Quick Answer Series: Oh No! Another REO!



I’m often asked what I think about REO business.  Here’s what I think: It beats no business at all… barely.  Now that I have your attention, let me take a minute to explain why.

First, for the uninitiated, let me explain the term REO.  REO stands for “Real Estate Owned”.  Talk about dumb names!  I am not aware of any real estate that is NOT owned.  Are you?  I digress.  Bad name aside, REO has come to mean real estate that is owned by the lender, after a foreclosure.  Now why couldn’t they just say “bank owned” and save us all the confusion!

OK, now that we understand the term, let’s talk about REO business as an “opportunity”.  There are really two different ways to make money on REO properties: buyer side, and listing side.  (I know, you’re thinking, DUH!)  Let’s look at each one.

I liken buyer side REO business to eating ribs.  Sounds good.  But let’s think about it.  Eating ribs is always a let down.  Sure, they’re good, but you do a lot of work for a mouthful of food.  And it’s messy too.  Reminds me of REO business on the buyer side.  If you’ve ever had the misfortune of dealing with a large asset manager on behalf of a client, you totally understand.

REO properties are managed by what is known as an asset manager.  He or she is called that because the real estate is an asset on the books of the lender.  If you were dealing with a small bank that did their own lending, managed their own loans, and then got a house back after foreclosure, it would be much different.

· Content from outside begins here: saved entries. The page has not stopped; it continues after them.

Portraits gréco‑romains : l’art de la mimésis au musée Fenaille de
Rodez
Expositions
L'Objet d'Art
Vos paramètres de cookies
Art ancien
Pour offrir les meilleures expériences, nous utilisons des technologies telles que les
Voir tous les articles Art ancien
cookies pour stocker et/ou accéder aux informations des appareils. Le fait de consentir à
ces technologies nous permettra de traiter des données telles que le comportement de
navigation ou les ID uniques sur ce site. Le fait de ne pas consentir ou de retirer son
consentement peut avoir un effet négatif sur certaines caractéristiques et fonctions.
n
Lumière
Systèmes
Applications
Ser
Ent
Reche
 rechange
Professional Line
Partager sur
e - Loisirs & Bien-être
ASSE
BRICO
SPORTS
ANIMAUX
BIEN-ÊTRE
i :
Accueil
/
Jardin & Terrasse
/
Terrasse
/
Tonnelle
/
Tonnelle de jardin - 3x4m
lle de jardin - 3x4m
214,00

But today, lenders are huge.  They typically purchase traunches (bundles of similar mortgages) in the secondary market (think Wall Street).  It is common to see hundreds of millions of dollars in mortgage paper in a single traunch.  That’s important because when a mortgage goes into default and the property goes through the foreclosure process, the company managing that asset is also managing hundreds or even thousands of others at the same time.

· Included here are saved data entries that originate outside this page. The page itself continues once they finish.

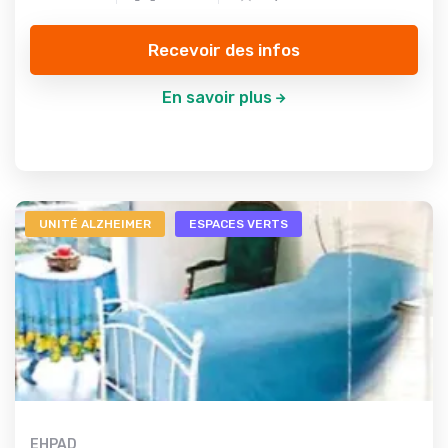
Recevoir des infos
En savoir plus
UNITÉ ALZHEIMER
ESPACES VERTS
EHPAD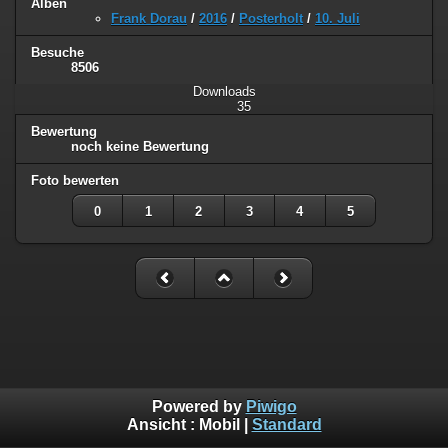
Alben
Frank Dorau
/
2016
/
Posterholt
/
10. Juli
Besuche
8506
Downloads
35
Bewertung
noch keine Bewertung
Foto bewerten
0
1
2
3
4
5
Powered by
Piwigo
Ansicht :
Mobil
|
Standard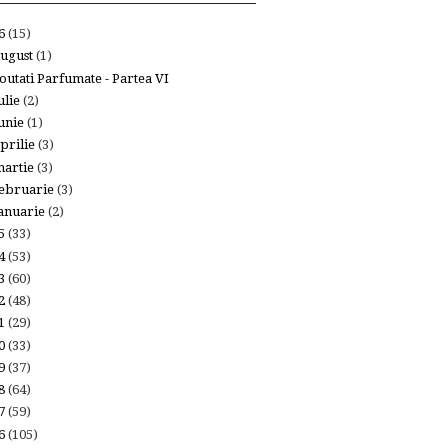
26
(15)
ugust
(1)
outati Parfumate - Partea VI
ulie
(2)
unie
(1)
prilie
(3)
artie
(3)
ebruarie
(3)
anuarie
(2)
25
(33)
24
(53)
23
(60)
22
(48)
21
(29)
20
(33)
19
(37)
18
(64)
17
(59)
16
(105)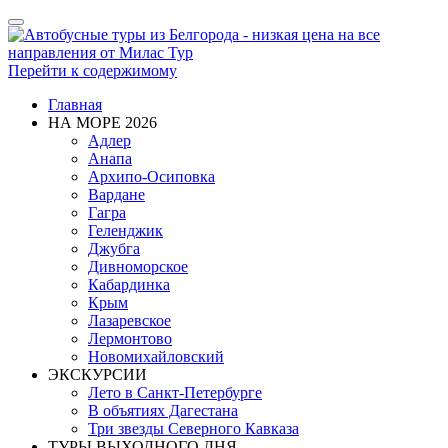
Показать/
Скрыть
навигацию
Перейти к содержимому
Главная
НА МОРЕ 2026
Адлер
Анапа
Архипо-Осиповка
Вардане
Гагра
Геленджик
Джубга
Дивноморское
Кабардинка
Крым
Лазаревское
Лермонтово
Новомихайловский
ЭКСКУРСИИ
Лето в Санкт-Петербурге
В объятиях Дагестана
Три звезды Северного Кавказа
ТУРЫ ВЫХОДНОГО ДНЯ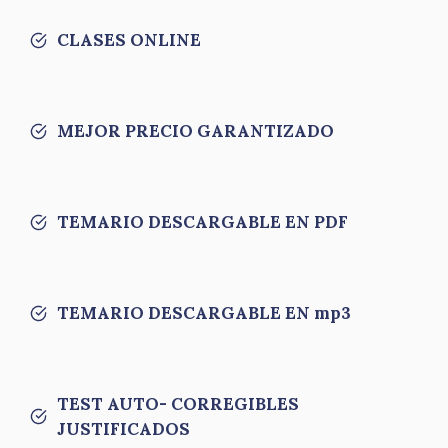
CLASES ONLINE
MEJOR PRECIO GARANTIZADO
TEMARIO DESCARGABLE EN PDF
TEMARIO DESCARGABLE EN mp3
TEST AUTO- CORREGIBLES
JUSTIFICADOS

The asset manager is not commission based, and so he has no direct interest in the sale, and is the very picture of an unmotivated seller.  And typically, he is some mid-level manager with little decision making power.  Any proposal you make will have to go to a committee.  What that means is that if you are negotiating with an asset manager on behalf of your client, you will be working many, many hours to do a single deal, if you ever complete it.

One of my favorite REO transactions (of course we hadn’t invented the term REO at the time) was a foreclosure property of about 6,000 square feet.  It was a magnificent home, but it was also much nicer than the homes around it.  I had a client that wanted it badly.  The mortgages balances on the property had the asset manager wanting about $650,000 for the home.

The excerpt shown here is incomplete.